→ Data records:

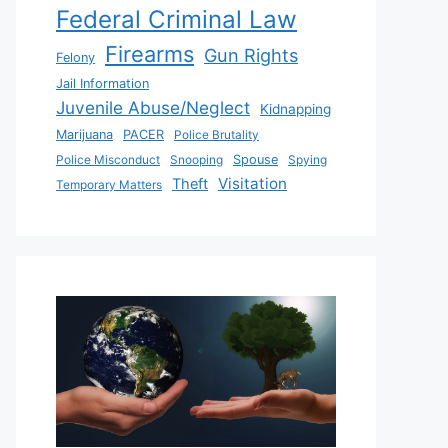
Federal Criminal Law
Firearms
Gun Rights
Felony
Jail Information
Juvenile Abuse/Neglect
Kidnapping
Marijuana
PACER
Police Brutality
Police Misconduct
Snooping
Spouse
Spying
Visitation
Theft
Temporary Matters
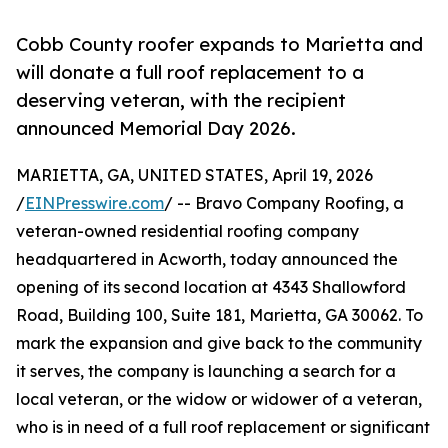
Cobb County roofer expands to Marietta and
will donate a full roof replacement to a
deserving veteran, with the recipient
announced Memorial Day 2026.
MARIETTA, GA, UNITED STATES, April 19, 2026
/
EINPresswire.com
/ -- Bravo Company Roofing, a
veteran-owned residential roofing company
headquartered in Acworth, today announced the
opening of its second location at 4343 Shallowford
Road, Building 100, Suite 181, Marietta, GA 30062. To
mark the expansion and give back to the community
it serves, the company is launching a search for a
local veteran, or the widow or widower of a veteran,
who is in need of a full roof replacement or significant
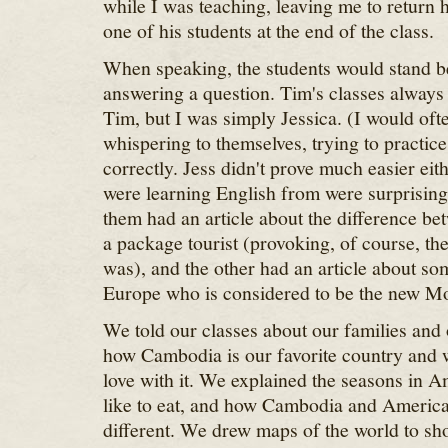
while I was teaching, leaving me to return h
one of his students at the end of the class.
When speaking, the students would stand b
answering a question. Tim's classes always 
Tim, but I was simply Jessica. (I would oft
whispering to themselves, trying to practi
correctly. Jess didn't prove much easier eit
were learning English from were surprisingl
them had an article about the difference b
a package tourist (provoking, of course, the
was), and the other had an article about s
Europe who is considered to be the new Mo
We told our classes about our families and 
how Cambodia is our favorite country and 
love with it. We explained the seasons in 
like to eat, and how Cambodia and America
different. We drew maps of the world to s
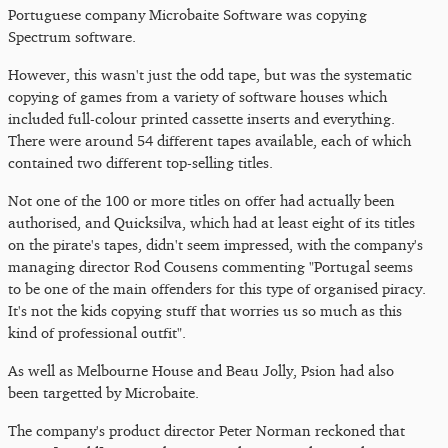
Portuguese company Microbaite Software was copying
Spectrum software.
However, this wasn't just the odd tape, but was the systematic
copying of games from a variety of software houses which
included full-colour printed cassette inserts and everything.
There were around 54 different tapes available, each of which
contained two different top-selling titles.
Not one of the 100 or more titles on offer had actually been
authorised, and Quicksilva, which had at least eight of its titles
on the pirate's tapes, didn't seem impressed, with the company's
managing director Rod Cousens commenting "Portugal seems
to be one of the main offenders for this type of organised piracy.
It's not the kids copying stuff that worries us so much as this
kind of professional outfit".
As well as Melbourne House and Beau Jolly, Psion had also
been targetted by Microbaite.
The company's product director Peter Norman reckoned that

→ What the task requires: Go down the entries above from the line containing "were learning English from were surprisingl" to the line containing "included full-colour printed" and write out each line exactly, leaving pictures out.

→ Answer for this exercise:
were learning English from were surprisingl
them had an article about the difference b
a package tourist (provoking, of course, the
was), and the other had an article about s
Europe who is considered to be the new Mo
We told our classes about our families and 
how Cambodia is our favorite country and 
love with it. We explained the seasons in 
like to eat, and how Cambodia and America
different. We drew maps of the world to s
Portuguese company Microbaite Software was copying
Spectrum software.
However, this wasn't just the odd tape, but was the systematic
copying of games from a variety of software houses which
included full-colour printed cassette inserts and everything.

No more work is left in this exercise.